▸ Your objective
Look through the entries below and count the lines with the word "FEST" in them; give only the number.

▸ Input records
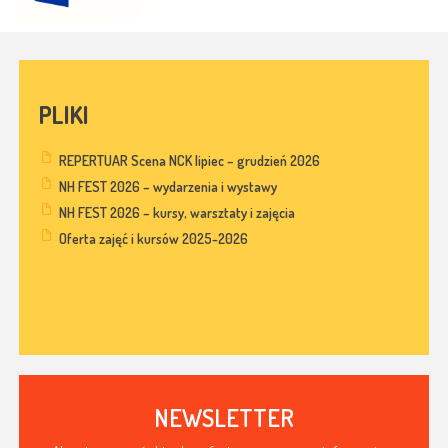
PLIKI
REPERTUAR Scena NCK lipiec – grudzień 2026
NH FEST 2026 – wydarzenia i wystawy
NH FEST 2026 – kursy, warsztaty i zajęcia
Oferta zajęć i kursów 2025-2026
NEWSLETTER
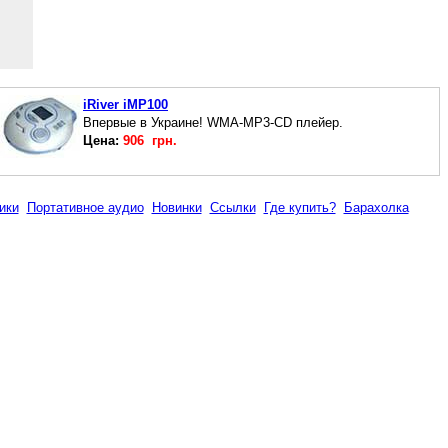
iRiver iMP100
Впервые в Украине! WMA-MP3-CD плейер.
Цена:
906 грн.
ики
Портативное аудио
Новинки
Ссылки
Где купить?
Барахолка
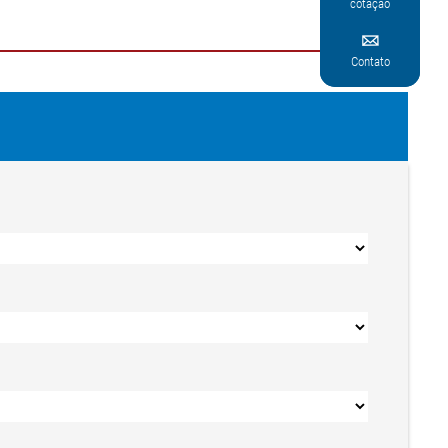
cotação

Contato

...

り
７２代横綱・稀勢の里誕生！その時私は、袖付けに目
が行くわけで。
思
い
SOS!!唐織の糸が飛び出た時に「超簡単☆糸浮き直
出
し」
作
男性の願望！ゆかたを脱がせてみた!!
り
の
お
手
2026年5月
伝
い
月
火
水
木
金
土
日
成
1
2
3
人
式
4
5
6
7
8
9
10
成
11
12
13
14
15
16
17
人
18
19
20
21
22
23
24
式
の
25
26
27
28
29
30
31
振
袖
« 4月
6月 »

--

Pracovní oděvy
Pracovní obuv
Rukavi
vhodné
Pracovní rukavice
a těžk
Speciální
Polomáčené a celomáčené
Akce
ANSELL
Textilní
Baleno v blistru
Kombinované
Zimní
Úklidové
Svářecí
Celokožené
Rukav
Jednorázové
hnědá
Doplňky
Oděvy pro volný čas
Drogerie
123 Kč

▸ Answer box
2